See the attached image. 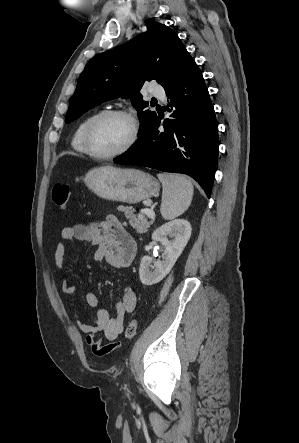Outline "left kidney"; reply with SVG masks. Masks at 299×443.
Listing matches in <instances>:
<instances>
[{"instance_id":"obj_1","label":"left kidney","mask_w":299,"mask_h":443,"mask_svg":"<svg viewBox=\"0 0 299 443\" xmlns=\"http://www.w3.org/2000/svg\"><path fill=\"white\" fill-rule=\"evenodd\" d=\"M191 231V225L187 220L176 219L153 232L152 240L164 246L163 260L154 261L150 256L142 257L139 276L144 285L156 284L170 272L189 241Z\"/></svg>"}]
</instances>
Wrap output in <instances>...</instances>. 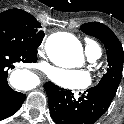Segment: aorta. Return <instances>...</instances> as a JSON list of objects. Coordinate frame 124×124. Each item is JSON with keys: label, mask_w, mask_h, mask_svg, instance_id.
<instances>
[{"label": "aorta", "mask_w": 124, "mask_h": 124, "mask_svg": "<svg viewBox=\"0 0 124 124\" xmlns=\"http://www.w3.org/2000/svg\"><path fill=\"white\" fill-rule=\"evenodd\" d=\"M45 49L49 59L60 67H74L83 58L80 41L66 32L50 35L46 40Z\"/></svg>", "instance_id": "aorta-1"}]
</instances>
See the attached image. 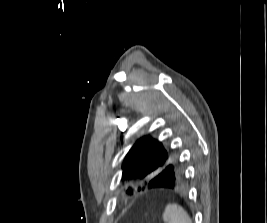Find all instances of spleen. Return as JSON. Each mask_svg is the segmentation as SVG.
I'll list each match as a JSON object with an SVG mask.
<instances>
[{
  "mask_svg": "<svg viewBox=\"0 0 267 223\" xmlns=\"http://www.w3.org/2000/svg\"><path fill=\"white\" fill-rule=\"evenodd\" d=\"M166 223H192L188 213L177 204H168L163 213Z\"/></svg>",
  "mask_w": 267,
  "mask_h": 223,
  "instance_id": "3e777b00",
  "label": "spleen"
}]
</instances>
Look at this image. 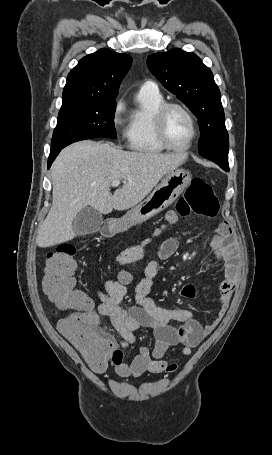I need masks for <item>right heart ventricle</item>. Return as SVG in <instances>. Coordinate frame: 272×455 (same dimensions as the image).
Masks as SVG:
<instances>
[{
    "mask_svg": "<svg viewBox=\"0 0 272 455\" xmlns=\"http://www.w3.org/2000/svg\"><path fill=\"white\" fill-rule=\"evenodd\" d=\"M163 102L164 98L158 90H139L136 106L130 112L126 127V139L131 150L152 154L166 149L158 141L153 124L154 113Z\"/></svg>",
    "mask_w": 272,
    "mask_h": 455,
    "instance_id": "e07e8e85",
    "label": "right heart ventricle"
}]
</instances>
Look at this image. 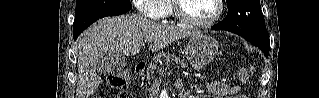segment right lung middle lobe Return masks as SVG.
Here are the masks:
<instances>
[{"label": "right lung middle lobe", "mask_w": 319, "mask_h": 98, "mask_svg": "<svg viewBox=\"0 0 319 98\" xmlns=\"http://www.w3.org/2000/svg\"><path fill=\"white\" fill-rule=\"evenodd\" d=\"M130 0H77L75 16L102 10H130Z\"/></svg>", "instance_id": "obj_1"}]
</instances>
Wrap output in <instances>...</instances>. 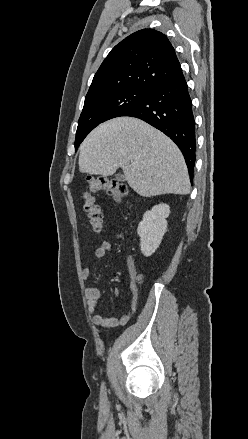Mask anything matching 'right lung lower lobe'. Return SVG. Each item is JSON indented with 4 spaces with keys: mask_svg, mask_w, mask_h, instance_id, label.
<instances>
[{
    "mask_svg": "<svg viewBox=\"0 0 248 439\" xmlns=\"http://www.w3.org/2000/svg\"><path fill=\"white\" fill-rule=\"evenodd\" d=\"M120 116L139 118L170 137L182 151L193 179L195 165V121L183 73L149 91Z\"/></svg>",
    "mask_w": 248,
    "mask_h": 439,
    "instance_id": "1",
    "label": "right lung lower lobe"
}]
</instances>
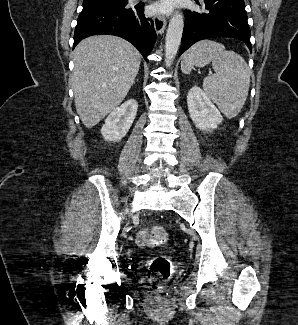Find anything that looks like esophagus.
<instances>
[{"label": "esophagus", "mask_w": 298, "mask_h": 325, "mask_svg": "<svg viewBox=\"0 0 298 325\" xmlns=\"http://www.w3.org/2000/svg\"><path fill=\"white\" fill-rule=\"evenodd\" d=\"M154 27L157 34H162L166 27V18L160 14L153 16Z\"/></svg>", "instance_id": "1"}]
</instances>
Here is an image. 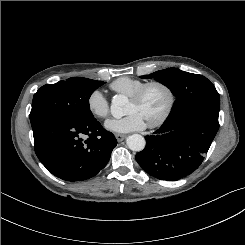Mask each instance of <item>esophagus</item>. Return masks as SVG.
<instances>
[{
    "instance_id": "1",
    "label": "esophagus",
    "mask_w": 245,
    "mask_h": 245,
    "mask_svg": "<svg viewBox=\"0 0 245 245\" xmlns=\"http://www.w3.org/2000/svg\"><path fill=\"white\" fill-rule=\"evenodd\" d=\"M115 137L117 139V141H123L126 138V135L124 134H115Z\"/></svg>"
}]
</instances>
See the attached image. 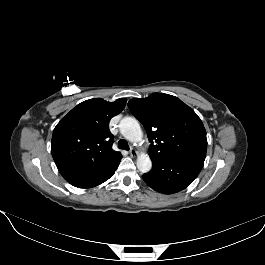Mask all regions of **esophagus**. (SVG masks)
I'll list each match as a JSON object with an SVG mask.
<instances>
[{
	"label": "esophagus",
	"mask_w": 265,
	"mask_h": 265,
	"mask_svg": "<svg viewBox=\"0 0 265 265\" xmlns=\"http://www.w3.org/2000/svg\"><path fill=\"white\" fill-rule=\"evenodd\" d=\"M129 153L132 157H136L138 155V152L134 148H131Z\"/></svg>",
	"instance_id": "obj_1"
}]
</instances>
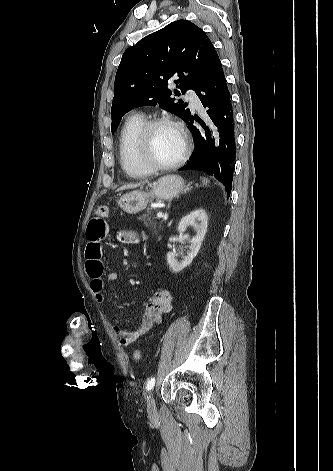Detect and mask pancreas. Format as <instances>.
<instances>
[{
    "instance_id": "obj_1",
    "label": "pancreas",
    "mask_w": 333,
    "mask_h": 471,
    "mask_svg": "<svg viewBox=\"0 0 333 471\" xmlns=\"http://www.w3.org/2000/svg\"><path fill=\"white\" fill-rule=\"evenodd\" d=\"M139 219L143 221L145 226L148 227L153 233H157L162 229L161 223H158L156 218L152 217V211L150 209H148L147 212Z\"/></svg>"
}]
</instances>
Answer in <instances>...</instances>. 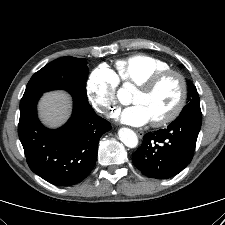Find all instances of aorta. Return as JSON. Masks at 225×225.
I'll use <instances>...</instances> for the list:
<instances>
[{"label":"aorta","instance_id":"762f6f07","mask_svg":"<svg viewBox=\"0 0 225 225\" xmlns=\"http://www.w3.org/2000/svg\"><path fill=\"white\" fill-rule=\"evenodd\" d=\"M131 86L125 84L123 88L118 91V99L123 101V98L131 96ZM119 139L125 146L135 148L138 145V137L134 131L128 128H121L118 131Z\"/></svg>","mask_w":225,"mask_h":225}]
</instances>
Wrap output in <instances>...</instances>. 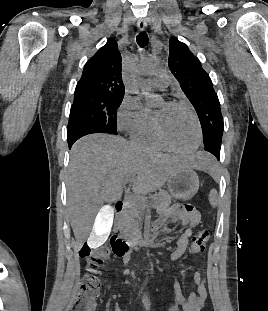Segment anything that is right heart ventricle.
<instances>
[{
	"label": "right heart ventricle",
	"instance_id": "obj_1",
	"mask_svg": "<svg viewBox=\"0 0 268 311\" xmlns=\"http://www.w3.org/2000/svg\"><path fill=\"white\" fill-rule=\"evenodd\" d=\"M131 140L141 147L150 148V149H163L165 146L158 139L155 129L154 121L151 118L150 122L138 130L137 132L131 135Z\"/></svg>",
	"mask_w": 268,
	"mask_h": 311
}]
</instances>
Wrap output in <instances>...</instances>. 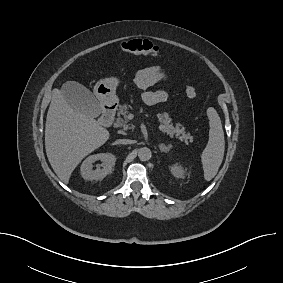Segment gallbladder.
<instances>
[{"mask_svg": "<svg viewBox=\"0 0 283 283\" xmlns=\"http://www.w3.org/2000/svg\"><path fill=\"white\" fill-rule=\"evenodd\" d=\"M61 92L69 105L78 112L92 117H98L101 108L94 95L82 84L67 81L61 87Z\"/></svg>", "mask_w": 283, "mask_h": 283, "instance_id": "gallbladder-1", "label": "gallbladder"}]
</instances>
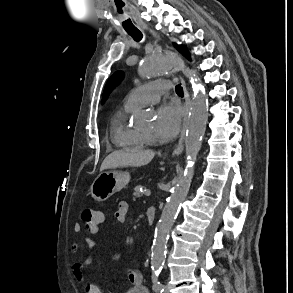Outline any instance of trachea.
<instances>
[{
  "mask_svg": "<svg viewBox=\"0 0 293 293\" xmlns=\"http://www.w3.org/2000/svg\"><path fill=\"white\" fill-rule=\"evenodd\" d=\"M126 32L135 40L140 41L143 37L142 33L138 29H126ZM177 93H182V88L180 86L176 87Z\"/></svg>",
  "mask_w": 293,
  "mask_h": 293,
  "instance_id": "1",
  "label": "trachea"
}]
</instances>
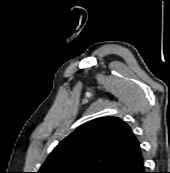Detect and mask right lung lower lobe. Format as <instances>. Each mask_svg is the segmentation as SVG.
Listing matches in <instances>:
<instances>
[{"instance_id": "98d812e1", "label": "right lung lower lobe", "mask_w": 170, "mask_h": 173, "mask_svg": "<svg viewBox=\"0 0 170 173\" xmlns=\"http://www.w3.org/2000/svg\"><path fill=\"white\" fill-rule=\"evenodd\" d=\"M102 173H146L141 150L134 156L108 167Z\"/></svg>"}]
</instances>
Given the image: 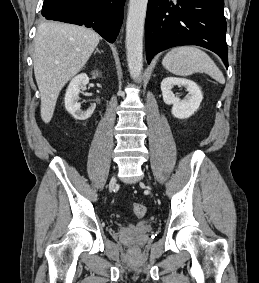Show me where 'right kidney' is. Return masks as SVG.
I'll list each match as a JSON object with an SVG mask.
<instances>
[{"label":"right kidney","mask_w":259,"mask_h":283,"mask_svg":"<svg viewBox=\"0 0 259 283\" xmlns=\"http://www.w3.org/2000/svg\"><path fill=\"white\" fill-rule=\"evenodd\" d=\"M94 76H98V72H93ZM89 83V77L85 73H81L74 77L65 94V108L76 120H87L91 117L96 107L93 104L87 110H81V105L78 103L79 93L84 90L86 85Z\"/></svg>","instance_id":"obj_1"}]
</instances>
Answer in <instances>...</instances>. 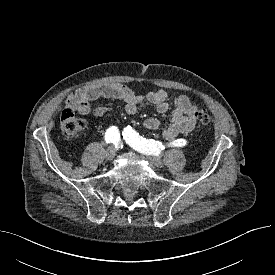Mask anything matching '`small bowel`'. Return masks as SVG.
I'll use <instances>...</instances> for the list:
<instances>
[{"instance_id": "1", "label": "small bowel", "mask_w": 275, "mask_h": 275, "mask_svg": "<svg viewBox=\"0 0 275 275\" xmlns=\"http://www.w3.org/2000/svg\"><path fill=\"white\" fill-rule=\"evenodd\" d=\"M101 97L124 101L125 111L130 115L135 114L138 107L145 101L154 105L157 112L161 114L170 109L169 96L165 90L151 91L142 95L126 85L117 83L82 86L66 96L65 107L82 115L90 112L98 117L108 115L111 110L106 107L91 108V103ZM172 107L166 126H163L161 121L155 117L145 119L143 126L150 130L162 129L163 137L169 141L181 134L190 133L196 126L197 107L185 95L175 97Z\"/></svg>"}]
</instances>
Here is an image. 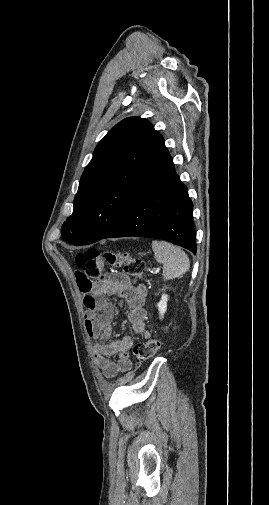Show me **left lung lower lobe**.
<instances>
[{
	"instance_id": "obj_1",
	"label": "left lung lower lobe",
	"mask_w": 269,
	"mask_h": 505,
	"mask_svg": "<svg viewBox=\"0 0 269 505\" xmlns=\"http://www.w3.org/2000/svg\"><path fill=\"white\" fill-rule=\"evenodd\" d=\"M193 203L159 134L121 216L103 238L149 237L196 253ZM102 238V239H103Z\"/></svg>"
}]
</instances>
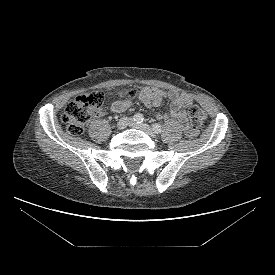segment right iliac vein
<instances>
[{
	"instance_id": "63e3f726",
	"label": "right iliac vein",
	"mask_w": 275,
	"mask_h": 275,
	"mask_svg": "<svg viewBox=\"0 0 275 275\" xmlns=\"http://www.w3.org/2000/svg\"><path fill=\"white\" fill-rule=\"evenodd\" d=\"M133 121L128 117L121 118L117 123V128L119 130L125 129L128 125H130Z\"/></svg>"
}]
</instances>
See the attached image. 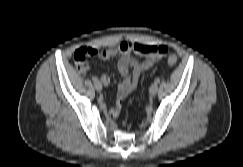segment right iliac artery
I'll list each match as a JSON object with an SVG mask.
<instances>
[{"label":"right iliac artery","mask_w":243,"mask_h":167,"mask_svg":"<svg viewBox=\"0 0 243 167\" xmlns=\"http://www.w3.org/2000/svg\"><path fill=\"white\" fill-rule=\"evenodd\" d=\"M92 80H93L94 83H98L99 82L96 77H93Z\"/></svg>","instance_id":"1"}]
</instances>
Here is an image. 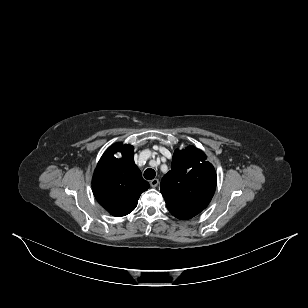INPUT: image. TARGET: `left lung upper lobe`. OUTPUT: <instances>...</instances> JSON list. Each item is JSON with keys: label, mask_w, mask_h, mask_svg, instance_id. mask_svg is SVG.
<instances>
[{"label": "left lung upper lobe", "mask_w": 308, "mask_h": 308, "mask_svg": "<svg viewBox=\"0 0 308 308\" xmlns=\"http://www.w3.org/2000/svg\"><path fill=\"white\" fill-rule=\"evenodd\" d=\"M216 173L203 151L194 146L176 150L171 170L164 175L160 191L169 212L187 220L204 210L216 188Z\"/></svg>", "instance_id": "1"}]
</instances>
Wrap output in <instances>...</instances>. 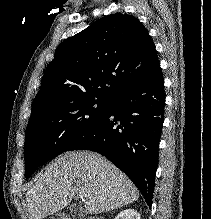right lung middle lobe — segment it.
I'll use <instances>...</instances> for the list:
<instances>
[{
  "label": "right lung middle lobe",
  "instance_id": "obj_1",
  "mask_svg": "<svg viewBox=\"0 0 211 219\" xmlns=\"http://www.w3.org/2000/svg\"><path fill=\"white\" fill-rule=\"evenodd\" d=\"M110 100L83 98L55 111L30 119L25 133V176L41 164L68 151L106 114Z\"/></svg>",
  "mask_w": 211,
  "mask_h": 219
}]
</instances>
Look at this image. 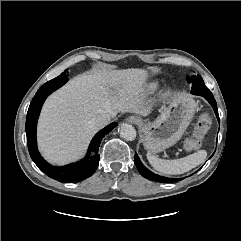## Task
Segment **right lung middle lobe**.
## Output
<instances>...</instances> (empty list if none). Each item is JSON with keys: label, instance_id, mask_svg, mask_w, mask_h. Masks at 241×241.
I'll return each mask as SVG.
<instances>
[{"label": "right lung middle lobe", "instance_id": "right-lung-middle-lobe-1", "mask_svg": "<svg viewBox=\"0 0 241 241\" xmlns=\"http://www.w3.org/2000/svg\"><path fill=\"white\" fill-rule=\"evenodd\" d=\"M68 81L67 75L62 73L58 77L46 82L44 85H42L36 94H43L47 92H53L62 85H64Z\"/></svg>", "mask_w": 241, "mask_h": 241}]
</instances>
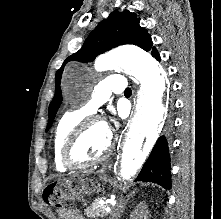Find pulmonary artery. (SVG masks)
Returning a JSON list of instances; mask_svg holds the SVG:
<instances>
[{
  "label": "pulmonary artery",
  "mask_w": 221,
  "mask_h": 219,
  "mask_svg": "<svg viewBox=\"0 0 221 219\" xmlns=\"http://www.w3.org/2000/svg\"><path fill=\"white\" fill-rule=\"evenodd\" d=\"M125 90V76L121 74L111 75L94 89L89 101L80 110L85 113H93L109 99L112 93L122 94Z\"/></svg>",
  "instance_id": "1"
}]
</instances>
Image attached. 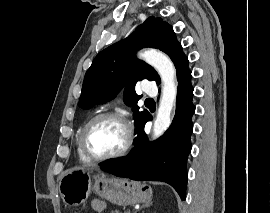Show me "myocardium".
<instances>
[{
    "label": "myocardium",
    "instance_id": "1",
    "mask_svg": "<svg viewBox=\"0 0 270 213\" xmlns=\"http://www.w3.org/2000/svg\"><path fill=\"white\" fill-rule=\"evenodd\" d=\"M115 119L120 121L126 128V141L123 147L111 154L105 155V156H96L92 154L87 146V135L91 127L99 120L101 119ZM133 143V127L132 124L129 122V120L121 113L115 112V111H104L95 114L92 116L83 126L82 131H81V136H80V145H81V150L83 154L87 157L92 162H103V161H108V160H113L120 158L124 156L129 149L131 148Z\"/></svg>",
    "mask_w": 270,
    "mask_h": 213
}]
</instances>
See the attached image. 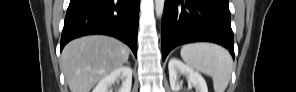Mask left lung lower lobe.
<instances>
[{"instance_id": "1", "label": "left lung lower lobe", "mask_w": 296, "mask_h": 92, "mask_svg": "<svg viewBox=\"0 0 296 92\" xmlns=\"http://www.w3.org/2000/svg\"><path fill=\"white\" fill-rule=\"evenodd\" d=\"M207 41L234 57L228 0H166L162 17V58L178 45Z\"/></svg>"}]
</instances>
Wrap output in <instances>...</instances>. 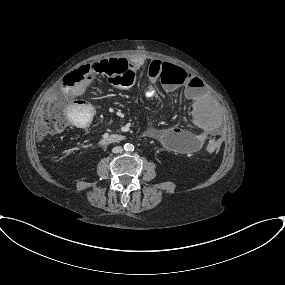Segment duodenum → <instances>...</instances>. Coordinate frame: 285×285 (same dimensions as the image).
Returning a JSON list of instances; mask_svg holds the SVG:
<instances>
[{"label":"duodenum","instance_id":"410a0bca","mask_svg":"<svg viewBox=\"0 0 285 285\" xmlns=\"http://www.w3.org/2000/svg\"><path fill=\"white\" fill-rule=\"evenodd\" d=\"M123 139L124 138L122 136L118 135V134H112V135H110V136H108L106 138V141H108V142H116V141H121Z\"/></svg>","mask_w":285,"mask_h":285}]
</instances>
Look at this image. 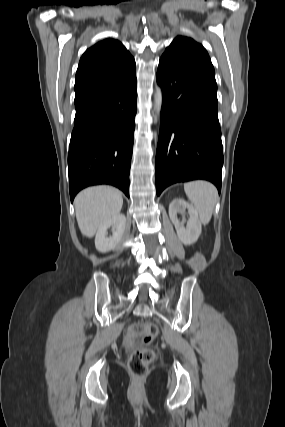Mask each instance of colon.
Instances as JSON below:
<instances>
[{"mask_svg": "<svg viewBox=\"0 0 285 427\" xmlns=\"http://www.w3.org/2000/svg\"><path fill=\"white\" fill-rule=\"evenodd\" d=\"M157 333V326L148 321L135 323L129 329V335L139 337L144 345L152 343ZM154 357V350L148 347L132 352L128 360V369L131 375L136 378H143L147 374L148 365Z\"/></svg>", "mask_w": 285, "mask_h": 427, "instance_id": "colon-1", "label": "colon"}]
</instances>
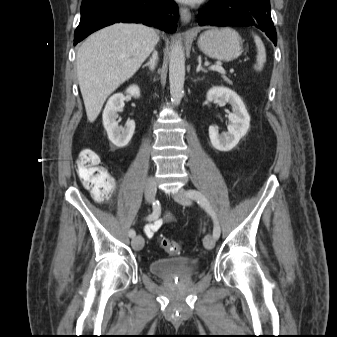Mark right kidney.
<instances>
[{
  "label": "right kidney",
  "instance_id": "obj_1",
  "mask_svg": "<svg viewBox=\"0 0 337 337\" xmlns=\"http://www.w3.org/2000/svg\"><path fill=\"white\" fill-rule=\"evenodd\" d=\"M126 93L134 98L140 96L139 87L136 85L130 86ZM124 100L122 93L114 94L107 101L103 111V125L107 131L108 138L118 148L127 146L135 131V122L133 120H128L125 127L118 126V112L123 110Z\"/></svg>",
  "mask_w": 337,
  "mask_h": 337
}]
</instances>
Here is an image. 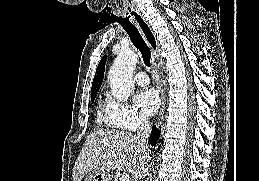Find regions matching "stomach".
Segmentation results:
<instances>
[{
  "mask_svg": "<svg viewBox=\"0 0 259 181\" xmlns=\"http://www.w3.org/2000/svg\"><path fill=\"white\" fill-rule=\"evenodd\" d=\"M85 181H111L108 174L101 171H92L86 174Z\"/></svg>",
  "mask_w": 259,
  "mask_h": 181,
  "instance_id": "stomach-1",
  "label": "stomach"
}]
</instances>
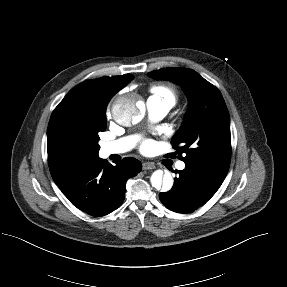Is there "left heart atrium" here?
Instances as JSON below:
<instances>
[{"label":"left heart atrium","mask_w":287,"mask_h":287,"mask_svg":"<svg viewBox=\"0 0 287 287\" xmlns=\"http://www.w3.org/2000/svg\"><path fill=\"white\" fill-rule=\"evenodd\" d=\"M150 147H151V142L146 141V142H144L143 145H142V150H143V151H147Z\"/></svg>","instance_id":"1"}]
</instances>
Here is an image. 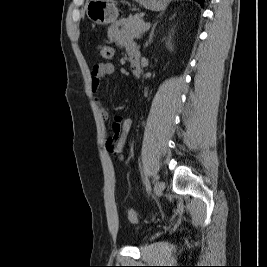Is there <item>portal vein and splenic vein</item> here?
I'll list each match as a JSON object with an SVG mask.
<instances>
[{
  "label": "portal vein and splenic vein",
  "instance_id": "portal-vein-and-splenic-vein-1",
  "mask_svg": "<svg viewBox=\"0 0 267 267\" xmlns=\"http://www.w3.org/2000/svg\"><path fill=\"white\" fill-rule=\"evenodd\" d=\"M151 26V23L150 22H147L144 26V31H147Z\"/></svg>",
  "mask_w": 267,
  "mask_h": 267
}]
</instances>
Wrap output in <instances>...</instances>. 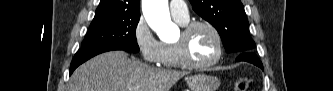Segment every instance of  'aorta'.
Listing matches in <instances>:
<instances>
[{
	"label": "aorta",
	"instance_id": "762f6f07",
	"mask_svg": "<svg viewBox=\"0 0 333 91\" xmlns=\"http://www.w3.org/2000/svg\"><path fill=\"white\" fill-rule=\"evenodd\" d=\"M142 11L148 25L161 40L166 41L177 32V26L170 18L168 0H143Z\"/></svg>",
	"mask_w": 333,
	"mask_h": 91
}]
</instances>
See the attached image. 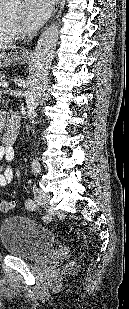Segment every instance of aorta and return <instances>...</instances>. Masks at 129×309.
I'll return each mask as SVG.
<instances>
[{
  "label": "aorta",
  "mask_w": 129,
  "mask_h": 309,
  "mask_svg": "<svg viewBox=\"0 0 129 309\" xmlns=\"http://www.w3.org/2000/svg\"><path fill=\"white\" fill-rule=\"evenodd\" d=\"M16 0H10L8 9H16ZM59 23L48 26L35 47L28 88L25 96V109L28 115L35 113L45 91L49 69L54 58L55 49L59 39Z\"/></svg>",
  "instance_id": "762f6f07"
}]
</instances>
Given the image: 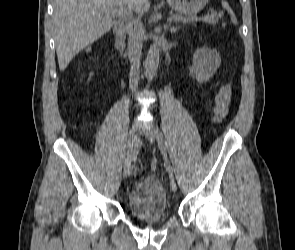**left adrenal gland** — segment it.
I'll list each match as a JSON object with an SVG mask.
<instances>
[{
    "mask_svg": "<svg viewBox=\"0 0 295 250\" xmlns=\"http://www.w3.org/2000/svg\"><path fill=\"white\" fill-rule=\"evenodd\" d=\"M165 28H167L171 33H176L177 32V30L179 29V27H171L169 24H167L166 26H165Z\"/></svg>",
    "mask_w": 295,
    "mask_h": 250,
    "instance_id": "left-adrenal-gland-1",
    "label": "left adrenal gland"
}]
</instances>
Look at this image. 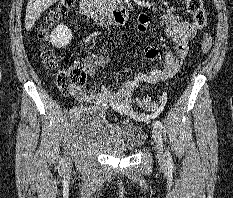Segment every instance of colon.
Here are the masks:
<instances>
[{
    "instance_id": "colon-1",
    "label": "colon",
    "mask_w": 233,
    "mask_h": 198,
    "mask_svg": "<svg viewBox=\"0 0 233 198\" xmlns=\"http://www.w3.org/2000/svg\"><path fill=\"white\" fill-rule=\"evenodd\" d=\"M188 11L193 16L194 24L203 28L206 25V14L204 11L203 0H185ZM74 5V0H61L59 5L52 9L46 20L42 23L39 30V37L45 39L48 35V30L53 23L69 12ZM212 45V37L210 34H205L200 42V48L204 55L208 54ZM43 63L47 68L53 69L56 66V56L53 50L45 48L42 52ZM85 72L80 63L75 64L69 69H63L56 73L55 81L58 88L64 93H71L76 87H80L85 82ZM162 101L158 98L147 97L137 101V108L148 114H154L162 107Z\"/></svg>"
}]
</instances>
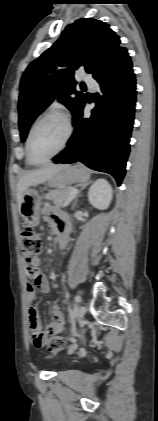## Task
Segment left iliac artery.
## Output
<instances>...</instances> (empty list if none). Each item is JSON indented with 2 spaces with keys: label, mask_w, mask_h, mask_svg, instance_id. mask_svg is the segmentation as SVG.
<instances>
[{
  "label": "left iliac artery",
  "mask_w": 158,
  "mask_h": 421,
  "mask_svg": "<svg viewBox=\"0 0 158 421\" xmlns=\"http://www.w3.org/2000/svg\"><path fill=\"white\" fill-rule=\"evenodd\" d=\"M74 299L77 303L81 302V297L79 295H76Z\"/></svg>",
  "instance_id": "1"
}]
</instances>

========================================

## Exercise directions
Beginning at the line with "instance_id. mask_svg is the segmentation as SVG.", write out each line exactly as it stands until the listing ends, and add nothing.

## Task solution
<instances>...</instances> (empty list if none). Each item is JSON indented with 2 spaces with keys: label, mask_w, mask_h, mask_svg, instance_id. mask_svg is the segmentation as SVG.
<instances>
[{
  "label": "left iliac artery",
  "mask_w": 158,
  "mask_h": 421,
  "mask_svg": "<svg viewBox=\"0 0 158 421\" xmlns=\"http://www.w3.org/2000/svg\"><path fill=\"white\" fill-rule=\"evenodd\" d=\"M74 299L77 303L81 302V297L79 295H76Z\"/></svg>",
  "instance_id": "1"
}]
</instances>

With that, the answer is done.